TARANTO – Tutto come da copione. Frase fatta quanto vi pare, ma che la Samb torni da Taranto con le ossa rotte ci sta. Eccome se ci sta. Se poi capita di trovarsi di fronte un Cammarata in versione tempi d’oro, quello di Verona e Cagliari tanto per intenderci, c’è davvero ben poco da fare.
La punta di Caltanissetta, dopo il gol che all’andata valse ai pugliesi il primo exploit esterno della stagione, ha segnato altre due reti, peraltro di pregevolissima fattura, al povero Consigli: una di destro, di controbalzo, l’altra con un diagonale fulminante che non ha lasciato scampo al portierino rossoblu.
La difesa della Samb ci ha messo del suo, se è vero come è vero che il Taranto ha indirizzato nello specchio della porta difesa dal portiere scuola Atalanta cinque tiri.

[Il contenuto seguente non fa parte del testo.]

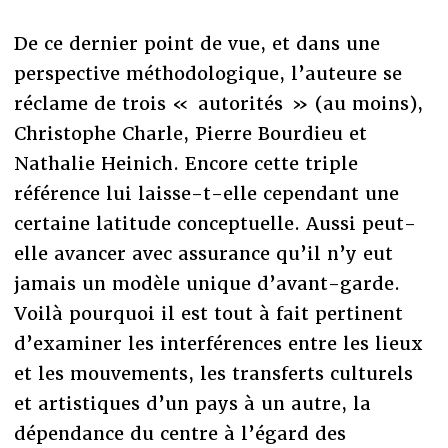
De ce dernier point de vue, et dans une
perspective méthodologique, l’auteure se
réclame de trois « autorités » (au moins),
Christophe Charle, Pierre Bourdieu et
Nathalie Heinich. Encore cette triple
référence lui laisse-t-elle cependant une
certaine latitude conceptuelle. Aussi peut-
elle avancer avec assurance qu’il n’y eut
jamais un modèle unique d’avant-garde.
Voilà pourquoi il est tout à fait pertinent
d’examiner les interférences entre les lieux
et les mouvements, les transferts culturels
et artistiques d’un pays à un autre, la
dépendance du centre à l’égard des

Ebbene, quattro sono andati a segno. Chiedete a Diagouraga, prova inguardabile quella dell’estrremo difensore francese, tornato ai livelli (poco raccomandabili) di una volta, Landaida e compagnia. Molto, troppo sottotono la retroguradia nostrana, che si è sfaldata sotto i colpi delle bocche da fuoco pugliesi. Così tanti gol la Samb non li prendeva dalla nefasta trasferta di Salerno (5-1 per i campani), datata 1° ottobre.
Inutile attribuire le colpe della sconfitta, che comunque non va dramatizzata – torniamo a ripetere: allo Jacovone, al cospetto di una delle maggiori pretendenti per un posto play off, se non per la promozione, è quantomeno preventivabile una battuta d’arresto – all’assenza di Daniele Morante. Il bomber rossoblu, che certo vale molto di più di un Fragiello che, conti alla mano, quando con Ugolotti è partito titolare (in tre circostanze; Ravenna, Ternana e, appunto, Taranto), ha segnato due gol, crediamo poco avrebbe potuto contro le disattenzioni difensive dei propri compagni.
Ed è un peccato, perchè la Samb nel primo tempo aveva fatto vedere cose egregie, nonostante il maggior tasso tecnico ma anche in fatto di esperienza dei padroni di casa, non meritando di tornare negli spogliatoi sotto di un gol. Nella ripresa era arrivata la rete del pareggio, molto bella, di Fragiello. Ma l’illusione è durata 120 secondi scarsi, il tempo per Cammarata di riaggiustare la mira e portare nuovamente i suoi in vantaggio. Da quel momento la Samb è scomparsa, o quasi. Visone a parte. L’ex Fermana, oltre al gol del 3-2, ha conintuato a macinare gioco. Per il resto da rivedere i neo-acquisti Grillo e Simonetta, che non hanno saputo imprimere la “scossa” che mister Ugolotti aupiscava. I due hanno comunque più di un’attenuante.
Adesso per la Samb inizia un’altra settimana di passione, tra mercato – da definire la questione Morante, come pure vanno risolti i casi di altri giocatori che vorrebbero partire per trovare maggiore spazio – e campionato. Inutile sottolineare che quella contro il Lanciano, i frentani domenica prossima saranno ospiti al Riviera delle Palme, è una partita da vincere a tutti i costi.